William Beaumont General Hospital opened at Fort Bliss on July 1, 1921. On July 1, 1972, the hospital dedicated a twelve-story facility, and on April 1, 1973, the hospital became the center of a three-state government medical complex known as William Beaumont Army Medical Center. In 1919 the Fort Bliss Flying Field was established.

In 1925 it was renamed Biggs Field, an army flying field used by the Border Air Patrol; in 1947 it became Biggs Air Force Base. During its service, the base handled blimps, DH4s, B-17s, B-29s, B-50s, B-36s, B-47s, and B-52s. In July 1966 the air force base reverted to Fort Bliss, becoming Biggs Army Air Field.

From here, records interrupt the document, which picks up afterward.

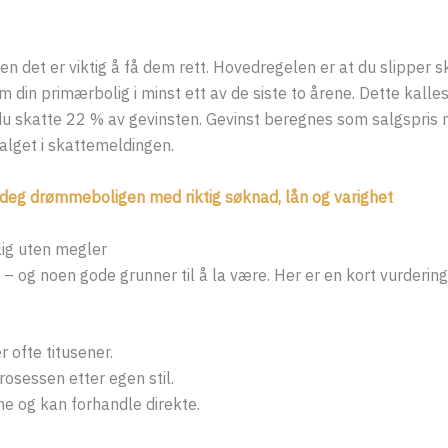
en det er viktig å få dem rett. Hovedregelen er at du slipper s
om din primærbolig i minst ett av de siste to årene. Dette kalle
 du skatte 22 % av gevinsten. Gevinst beregnes som salgspri
alget i skattemeldingen.
e deg drømmeboligen med riktig søknad, lån og varighet
ig uten megler
 – og noen gode grunner til å la være. Her er en kort vurdering
 ofte titusener.
rosessen etter egen stil.
e og kan forhandle direkte.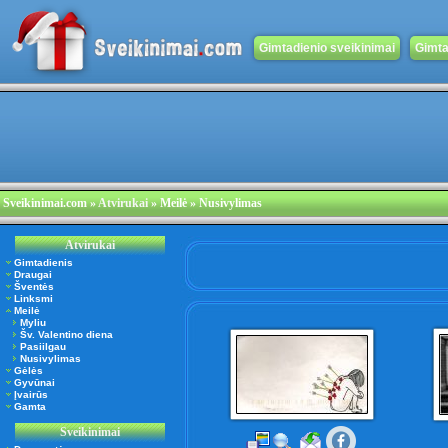
Gimtadienio sveikinimai
Gimta
Sveikinimai.com
»
Atvirukai
» Meilė » Nusivylimas
Atvirukai
Gimtadienis
Draugai
Šventės
Linksmi
Meilė
Myliu
Šv. Valentino diena
Pasiilgau
Nusivylimas
Gėlės
Gyvūnai
Įvairūs
Gamta
Sveikinimai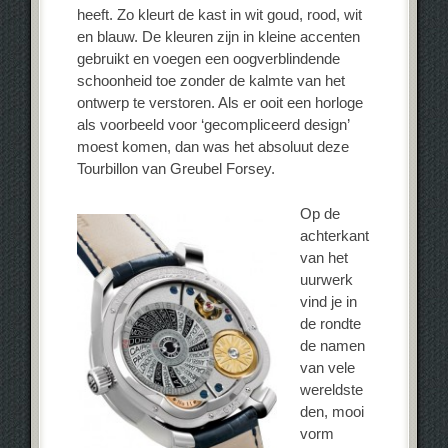
heeft. Zo kleurt de kast in wit goud, rood, wit
en blauw. De kleuren zijn in kleine accenten
gebruikt en voegen een oogverblindende
schoonheid toe zonder de kalmte van het
ontwerp te verstoren. Als er ooit een horloge
als voorbeeld voor ‘gecompliceerd design’
moest komen, dan was het absoluut deze
Tourbillon van Greubel Forsey.
Op de
achterkant
van het
uurwerk
vind je in
de rondte
de namen
van vele
wereldste
den, mooi
vorm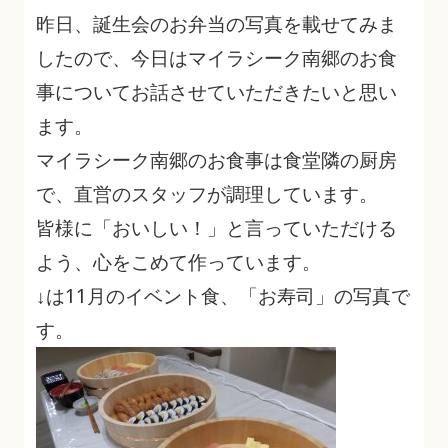
昨日、誕生会のお弁当の写真を載せてみま
したので、今日はマイラシーク南郷のお食
事についてお話させていただきたいと思い
ます。
マイラシーク南郷のお食事は食堂隣の厨房
で、直営のスタッフが調理しています。
皆様に「おいしい！」と言っていただける
よう、心をこめて作っています。
↓は11月のイベント食、「お寿司」の写真で
す。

Fort Bliss became an antiaircraft training center in September 1940. German rocket experts, including Wernher von Braun, lived and worked there shortly after World War II. In 1946 Fort Bliss became the United States Army Anti-aircraft Artillery and Guided Missile Center and later the United States Army Air Defense Center. The base hosted in succession Nike-Ajax, Nike-Hercules, Hawk, Sprint, Chaparral, and Redeye missiles and other antiaircraft weapons.

Fort Bliss played a significant role in training international military students after World War II. Approximately 10 percent of Fort Bliss Air Defense School graduates were from foreign countries. The Third Armored Cavalry has been stationed at Fort Bliss since 1972. In the 1990s Fort Bliss personnel comprised about 20,000 military people and 8,000 civilians.

The fort contributed more than $500 million annually to the El Paso economy. In addition, retired service people and their dependents in El Paso numbered in the thousands. From 1977 until his death in 1981 Omar N. Bradley, latest five-star general of the United States Army, lived and worked at Fort Bliss. A cluster of adobe buildings representing the original 1848 post was built and donated to the post by the city of El Paso during the Fort Bliss centennial in 1948. The replica serves as the post museum.